PROVIDED DATA →
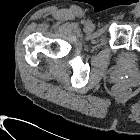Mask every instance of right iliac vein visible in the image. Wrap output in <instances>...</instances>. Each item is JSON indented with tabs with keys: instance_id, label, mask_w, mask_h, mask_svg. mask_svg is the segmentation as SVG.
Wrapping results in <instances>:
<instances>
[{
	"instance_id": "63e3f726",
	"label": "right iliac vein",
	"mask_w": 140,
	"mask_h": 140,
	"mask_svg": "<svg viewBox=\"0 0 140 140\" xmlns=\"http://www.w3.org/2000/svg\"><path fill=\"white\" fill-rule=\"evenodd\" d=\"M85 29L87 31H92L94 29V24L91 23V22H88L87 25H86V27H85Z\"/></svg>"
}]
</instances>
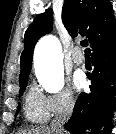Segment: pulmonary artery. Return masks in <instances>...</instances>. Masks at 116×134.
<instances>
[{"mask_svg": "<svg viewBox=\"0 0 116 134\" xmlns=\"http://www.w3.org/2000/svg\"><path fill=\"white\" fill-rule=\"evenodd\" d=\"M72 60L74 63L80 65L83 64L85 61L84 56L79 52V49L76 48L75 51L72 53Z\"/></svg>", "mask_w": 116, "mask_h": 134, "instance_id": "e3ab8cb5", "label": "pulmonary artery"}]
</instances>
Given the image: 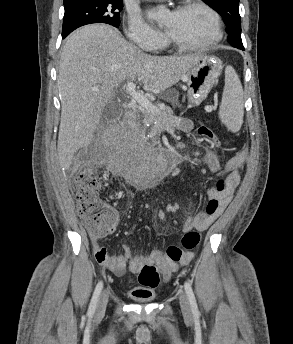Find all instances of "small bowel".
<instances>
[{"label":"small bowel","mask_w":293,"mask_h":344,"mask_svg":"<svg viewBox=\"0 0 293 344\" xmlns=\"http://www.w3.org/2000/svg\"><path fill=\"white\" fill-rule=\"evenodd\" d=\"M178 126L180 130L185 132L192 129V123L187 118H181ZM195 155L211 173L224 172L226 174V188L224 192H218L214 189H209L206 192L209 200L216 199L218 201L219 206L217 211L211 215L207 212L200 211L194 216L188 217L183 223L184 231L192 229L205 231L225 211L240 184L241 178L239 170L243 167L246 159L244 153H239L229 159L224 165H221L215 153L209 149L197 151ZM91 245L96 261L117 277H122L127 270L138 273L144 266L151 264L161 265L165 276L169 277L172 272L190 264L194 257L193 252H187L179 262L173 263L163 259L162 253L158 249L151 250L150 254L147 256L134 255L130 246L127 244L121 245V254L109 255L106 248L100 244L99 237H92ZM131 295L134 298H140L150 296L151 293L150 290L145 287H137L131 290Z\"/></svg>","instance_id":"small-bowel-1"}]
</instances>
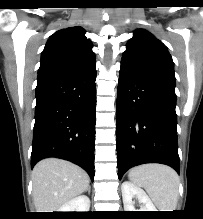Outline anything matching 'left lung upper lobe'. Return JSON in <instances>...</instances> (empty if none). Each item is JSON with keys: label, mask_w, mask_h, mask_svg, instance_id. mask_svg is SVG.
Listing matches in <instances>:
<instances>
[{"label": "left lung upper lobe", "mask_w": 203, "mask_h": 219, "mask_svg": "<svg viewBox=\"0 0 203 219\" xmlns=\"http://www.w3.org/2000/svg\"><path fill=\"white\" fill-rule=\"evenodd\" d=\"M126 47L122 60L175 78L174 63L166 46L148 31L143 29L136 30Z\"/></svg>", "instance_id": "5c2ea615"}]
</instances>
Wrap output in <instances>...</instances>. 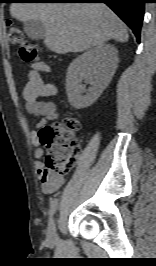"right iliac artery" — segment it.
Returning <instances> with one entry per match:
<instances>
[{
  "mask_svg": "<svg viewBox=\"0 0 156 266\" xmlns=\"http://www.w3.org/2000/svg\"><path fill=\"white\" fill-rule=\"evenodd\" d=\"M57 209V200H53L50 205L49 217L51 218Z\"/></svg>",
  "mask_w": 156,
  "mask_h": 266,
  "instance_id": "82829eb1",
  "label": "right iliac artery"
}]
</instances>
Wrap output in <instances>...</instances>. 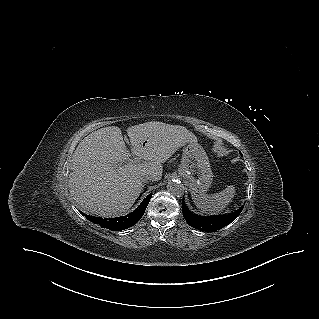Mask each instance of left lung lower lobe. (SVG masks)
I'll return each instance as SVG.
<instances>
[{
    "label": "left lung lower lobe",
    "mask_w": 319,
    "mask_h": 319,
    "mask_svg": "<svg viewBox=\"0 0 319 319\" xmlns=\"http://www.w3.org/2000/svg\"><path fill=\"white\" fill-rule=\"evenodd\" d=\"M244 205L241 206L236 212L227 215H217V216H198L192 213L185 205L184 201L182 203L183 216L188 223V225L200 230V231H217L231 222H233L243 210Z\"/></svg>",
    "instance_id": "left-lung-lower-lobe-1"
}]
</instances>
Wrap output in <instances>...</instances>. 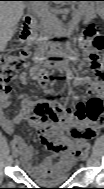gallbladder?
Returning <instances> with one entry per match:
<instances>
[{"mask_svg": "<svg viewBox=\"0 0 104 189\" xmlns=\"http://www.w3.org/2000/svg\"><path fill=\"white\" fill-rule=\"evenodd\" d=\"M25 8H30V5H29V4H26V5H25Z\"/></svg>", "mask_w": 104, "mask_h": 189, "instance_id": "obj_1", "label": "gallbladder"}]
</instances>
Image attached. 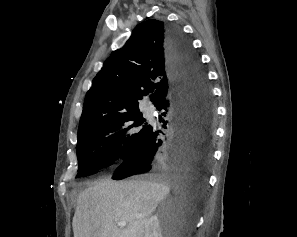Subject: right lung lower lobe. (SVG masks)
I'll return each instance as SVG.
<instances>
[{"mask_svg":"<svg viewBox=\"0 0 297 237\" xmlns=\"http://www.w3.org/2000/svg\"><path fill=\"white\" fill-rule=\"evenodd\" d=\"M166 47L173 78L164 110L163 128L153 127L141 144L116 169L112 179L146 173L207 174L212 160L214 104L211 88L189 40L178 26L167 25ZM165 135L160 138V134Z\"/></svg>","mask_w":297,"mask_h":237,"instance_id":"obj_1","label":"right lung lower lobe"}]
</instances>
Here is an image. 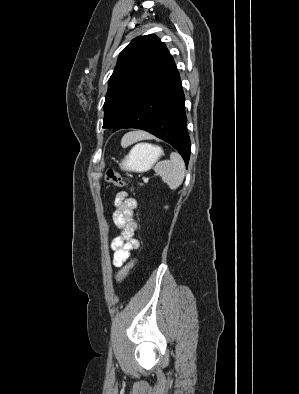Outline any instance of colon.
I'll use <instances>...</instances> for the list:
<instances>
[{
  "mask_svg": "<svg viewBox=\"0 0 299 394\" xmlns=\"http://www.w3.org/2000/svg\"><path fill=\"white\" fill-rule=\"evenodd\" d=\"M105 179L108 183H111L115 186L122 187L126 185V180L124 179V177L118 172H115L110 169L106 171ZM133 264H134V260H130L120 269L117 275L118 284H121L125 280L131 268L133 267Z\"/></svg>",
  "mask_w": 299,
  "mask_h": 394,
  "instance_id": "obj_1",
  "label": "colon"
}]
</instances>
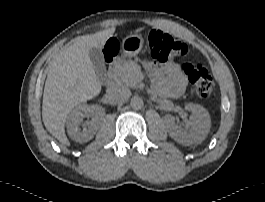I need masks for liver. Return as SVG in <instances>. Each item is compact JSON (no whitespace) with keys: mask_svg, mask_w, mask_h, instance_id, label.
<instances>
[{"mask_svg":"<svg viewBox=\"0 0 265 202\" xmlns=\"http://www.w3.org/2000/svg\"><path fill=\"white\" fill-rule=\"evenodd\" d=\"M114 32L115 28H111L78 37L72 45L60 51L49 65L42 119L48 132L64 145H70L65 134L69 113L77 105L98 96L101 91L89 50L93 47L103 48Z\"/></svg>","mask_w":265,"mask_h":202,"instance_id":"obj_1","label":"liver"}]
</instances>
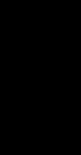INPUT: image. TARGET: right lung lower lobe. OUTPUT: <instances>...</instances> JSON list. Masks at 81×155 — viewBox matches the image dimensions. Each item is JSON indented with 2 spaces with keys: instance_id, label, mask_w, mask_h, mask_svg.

WORK INSTRUCTIONS →
Nothing but the lines from the line with "I need masks" through the last line of the listing above should be repeated, and pictures should be left out.

RESPONSE BELOW →
I need masks for liver. Return as SVG in <instances>. Each item is compact JSON (no whitespace) with keys: mask_svg, mask_w, mask_h, instance_id, label.
<instances>
[{"mask_svg":"<svg viewBox=\"0 0 265 202\" xmlns=\"http://www.w3.org/2000/svg\"><path fill=\"white\" fill-rule=\"evenodd\" d=\"M114 32L115 28H111L78 37L72 45L60 51L49 65L42 119L48 132L64 145H70L65 134L69 113L77 105L98 96L101 91L89 50L93 47L103 48Z\"/></svg>","mask_w":265,"mask_h":202,"instance_id":"obj_1","label":"liver"}]
</instances>
INPUT: image. TARGET: right lung lower lobe. OUTPUT: <instances>...</instances> JSON list. Masks at 81×155 — viewBox matches the image dimensions. Each item is JSON indented with 2 spaces with keys: instance_id, label, mask_w, mask_h, mask_svg.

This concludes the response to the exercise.